My sister and I were twinning, which meant we took all our introductory courses together and teamed up for the drills you have to do on the course—and one of our first was a cornerstone of Scientology, the Success Through Communication Course. The point of the course was straightforward enough. It was going to teach us how to talk to people better. I was all for that. My mouth was always getting me in trouble. The drills that we did in a room with other kids and adults on all different courses were called “Training Routines,” or TRs. During the first one, OT TR-0, Operating Thetan Confronting (“thetan” in Scientology means “spirit”), Nic and I had to keep our eyes closed and sit there across from each other. We often used that as a chance to get a nap in, but our supervisor came over and told us that wasn’t the purpose of the drill. When we got good at that (sitting without moving or falling asleep), we moved on to sitting across from each other with our eyes open. If one of us moved our big toe or looked down for a split second, the other had to say, “Flunk!” Then we’d both start all over again. The goal was to be able to sit and confront another person comfortably without feeling the need to speak or do anything else other than look at the human being in front of you.
Also part of the communication course is a Training Routine called TR-0 Bullbait, where the coach focuses on doing whatever it takes to get a
reaction from your “twin,” called “push the other person’s buttons.” The goal of the trainee is to not show any emotion or reaction at all, no matter what is thrown at him or her. If you speak, roll your eyes, cry, laugh, or even blush, you are met with a “Flunk!”
Like most girls, I was always self-conscious about my appearance—whether I had a pimple, if my nails were dirty, you name it. Nicole, being my older sister, knew all this, and there was no one better at getting under my skin.
“What is that on your face?” Nicole said during my Bullbait session. “Are you growing something there?”
I instinctively touched my forehead.
“Flunk!” Nicole said.
Nic did it again and again until it no longer bothered me.
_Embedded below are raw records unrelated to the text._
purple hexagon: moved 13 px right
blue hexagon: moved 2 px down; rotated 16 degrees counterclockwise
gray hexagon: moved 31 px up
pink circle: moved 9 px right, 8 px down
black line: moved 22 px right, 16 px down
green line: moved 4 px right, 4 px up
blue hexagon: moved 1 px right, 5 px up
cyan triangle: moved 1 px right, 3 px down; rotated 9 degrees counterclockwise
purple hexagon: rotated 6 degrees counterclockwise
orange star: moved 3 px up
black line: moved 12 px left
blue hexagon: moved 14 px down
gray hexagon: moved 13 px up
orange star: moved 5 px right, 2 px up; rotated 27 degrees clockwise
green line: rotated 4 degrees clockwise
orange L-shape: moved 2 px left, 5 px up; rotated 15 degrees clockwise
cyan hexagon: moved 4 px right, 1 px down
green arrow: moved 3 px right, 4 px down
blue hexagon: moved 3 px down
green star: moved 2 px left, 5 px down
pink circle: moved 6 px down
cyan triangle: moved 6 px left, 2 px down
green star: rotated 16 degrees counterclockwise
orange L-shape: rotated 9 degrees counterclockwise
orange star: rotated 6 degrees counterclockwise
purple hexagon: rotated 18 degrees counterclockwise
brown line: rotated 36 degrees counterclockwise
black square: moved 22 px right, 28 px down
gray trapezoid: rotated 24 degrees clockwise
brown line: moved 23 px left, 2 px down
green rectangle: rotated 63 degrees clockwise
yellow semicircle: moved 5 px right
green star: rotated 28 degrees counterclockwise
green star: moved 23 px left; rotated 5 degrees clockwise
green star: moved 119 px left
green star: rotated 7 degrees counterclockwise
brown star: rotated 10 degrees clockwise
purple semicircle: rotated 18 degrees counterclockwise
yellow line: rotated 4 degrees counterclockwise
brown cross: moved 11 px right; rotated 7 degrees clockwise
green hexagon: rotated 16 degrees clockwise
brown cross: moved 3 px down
Well, until not a trace of emotion showed on my face. It bothered me, but I couldn’t show it if I wanted to pass the drill and move on.
My sister had it a lot tougher when it was her turn. A male supervisor, who was probably in his twenties at the time but seemed about fifty to me, tested her.
“You have big tits for such a young girl,” he said to Nicole to see if she could pass the drill and “get her TRs in.”
“Fuck you,” she said.
“Flunk.”
“You have big tits for a young girl,” he repeated.
“I’m telling my mother.”
“Flunk,” he said. “Learn to confront what’s happening in front of you and be above it. You are not a body, Nicole, you are a spiritual being.”
He didn’t stop until Nicole, too, didn’t react any longer.
Our being on course made Mom, who by this point was working full-time for the church, really happy. After school and on weekends Nic and I would do a course, which would take a minimum of two and a half hours a day and run on average for a week or two, but then we’d have to wait around for about seven hours until Mom was done working. So we spent a lot of time distributing church pamphlets (passersby would sometimes yell things like “You’re too young to be in a fucking cult!”) and running the streets, dodging in and out of random buildings, which sometimes got us in trouble.